RTE sélectionne les offres susceptibles de répondre à son besoin, puis les active le moment venu en choisissant la moins coûteuse selon le principe de préséance économique[32].

De plus, les producteurs doivent mettre à la disposition de RTE leur puissance non utilisée[33].

Un gestionnaire de réseau de transport (GRT) intégré[modifier | modifier le code]

RTE couvre dans ses activités de GRT la gestion :

  • de l'infrastructure du réseau (construction, exploitation et maintenance)
  • du système électrique (gestion prévisionnelle de l'équilibre production consommation à tous les échelons de temps de l'annuel au temps réel)

De plus RTE contribue à la définition des mécanismes permettant d'assurer la cohérence entre marché de gros et contraintes de gestion du système électrique.

Cette organisation intégrée, parfois appelée GRT lourd, par opposition à un GRT léger qui ne comprendrait que la partie système est la plus répandue en Europe[34],[35], et certains pays comme l'Italie qui avait initialement séparé les deux fonctions sont revenus sur cette position. Il existe des exceptions peu nombreuses, la plus notable étant aux États-Unis.

Les avantages allégués du GRT intégré seraient :

  • une meilleure maîtrise du développement des réseaux ;
  • une plus grande indépendance (par rapport à une situation ou l'infrastructure resterait propriété de l'opérateur historique) ;
  • une meilleure maîtrise de la sûreté, notamment par la coordination des politiques de maintenance.

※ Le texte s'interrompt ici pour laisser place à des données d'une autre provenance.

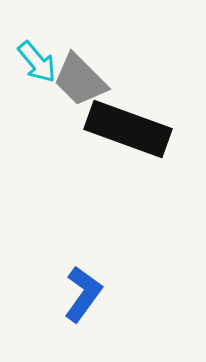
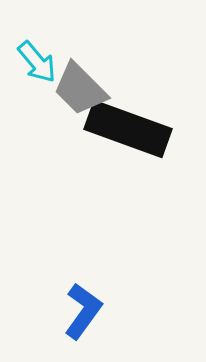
gray trapezoid: moved 9 px down
blue L-shape: moved 17 px down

Les avantages allégués du GRT dé-intégré seraient :

  • une plus grande facilité de mise en œuvre en contournant la question de la propriété des infrastructures ;
  • une plus grande émulation entre le gestionnaire système, commanditaire des développements de réseau et le gestionnaire d'infrastructures censé en assurer la maîtrise d'œuvre.

Certains attribuent à la dé-intégration infrastructure/système, un rôle dans la survenue des grandes pannes de ces dernières années (États-Unis le 14 août 2003, Suisse et Italie le 28 septembre 2003[36], Europe le 4 novembre 2006[37],[38],[39]...).

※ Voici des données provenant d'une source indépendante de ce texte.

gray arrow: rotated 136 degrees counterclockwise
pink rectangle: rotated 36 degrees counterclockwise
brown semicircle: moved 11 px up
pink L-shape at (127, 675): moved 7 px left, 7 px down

Les engagements en termes d'environnement[modifier | modifier le code]

Les lignes électriques peuvent occasionner des impacts positifs ou négatifs sur les milieux naturels.

La problématique environnementale est intégrée au cœur des objectifs de RTE. Dans ce cadre, il a pris des engagements :

  • réaliser en technique souterraine au moins 30 % des lignes haute tension à créer ou à reconstruire.
  • ne pas accroître la longueur totale des lignes aériennes en conditionnant la construction de nouvelles lignes aériennes au démontage d'une longueur équivalente de lignes existantes.
  • financer des plans d'accompagnement de projets qui représentent entre 8 % et 10 % du coût total du projet pour les nouvelles lignes aériennes. Ces plans servent à financer les mesures esthétiques d'intégration visuelle, ou alors des mesures de développement durable.

Tous les gestionnaires de réseau se heurtent de plus en plus à des problèmes environnementaux[40] qui freinent, voir empêchent totalement, la création de nouvelles lignes électriques (syndrome du NIMBY, impacts sur le paysage, mais plus particulièrement impacts sanitaires des champs électromagnétiques).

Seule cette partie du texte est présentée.